Friday, August 08, 2008

My Uncertainity



Yes, i might be seen smiling and dancing crazily in school....it's just a camouflage to my uncertainity. Feeling very down lately and God knows why. What is there that made me what i'm feeling right now? It's getting from bad to worse lately and i'm not sure whether i could take it anymore. People were saying that i'm crazy for making my life upside down busy by taking the killer course Diploma in Teaching - Leadership, with no intention of becoming a principal. I asked myself that too.....hehehe i just brushed off by saying that i wanna show off. I asked myself again, is that true? Is that the real reason? I'm bullshitting myself. AWARA, your uncertainity is the culprit for what you're doing right now. Am I running away from it by making myself dead busy in order to forget about my uncertainty?
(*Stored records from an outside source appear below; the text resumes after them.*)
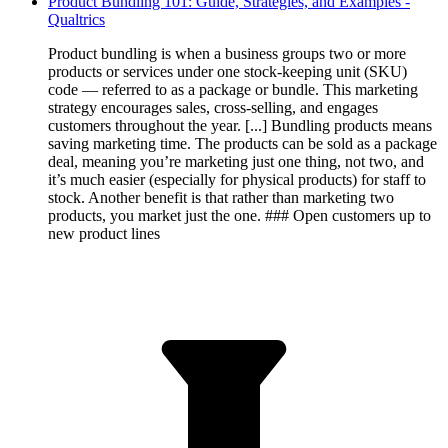
Product Bundling 101: Guide, Strategies, and Examples -
Qualtrics
Product bundling is when a business groups two or more
products or services under one stock-keeping unit (SKU)
code — referred to as a package or bundle. This marketing
strategy encourages sales, cross-selling, and engages
customers throughout the year. [...] Bundling products means
saving marketing time. The products can be sold as a package
deal, meaning you’re marketing just one thing, not two, and
it’s much easier (especially for physical products) for staff to
stock. Another benefit is that rather than marketing two
products, you market just the one. ### Open customers up to
new product lines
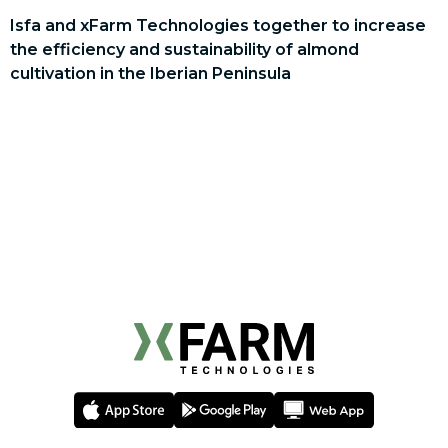
Isfa and xFarm Technologies together to increase
the efficiency and sustainability of almond
cultivation in the Iberian Peninsula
Oh please Allah, do give me your guidance and for my mother, my hubby, my brothers and my beloved daughter whom i lay all my hope on. God is trying to wake me up from my slumber life---a perfect picture of a happy family potrait----good looking suave hubby, pretty lovely well behaved child, forever young looking mother with flawless complexion and a tiny winy little cat smiling broadly infront of the camera saying "cheeesseeee" and not knowing that out there someone or somebody is giggling to my stupidity. What is happening to my life with all these uncertainity or should i say that insanity is overtaking my sound mind. That guy is not peeping through my front door key hole anymore, he is now inserting the key in order to invite me out.......Ready or not, i'm coming!!! Oh please God, do let me go peacefully and do let me bring along all the prayers of my only child for my next life companion. Amin!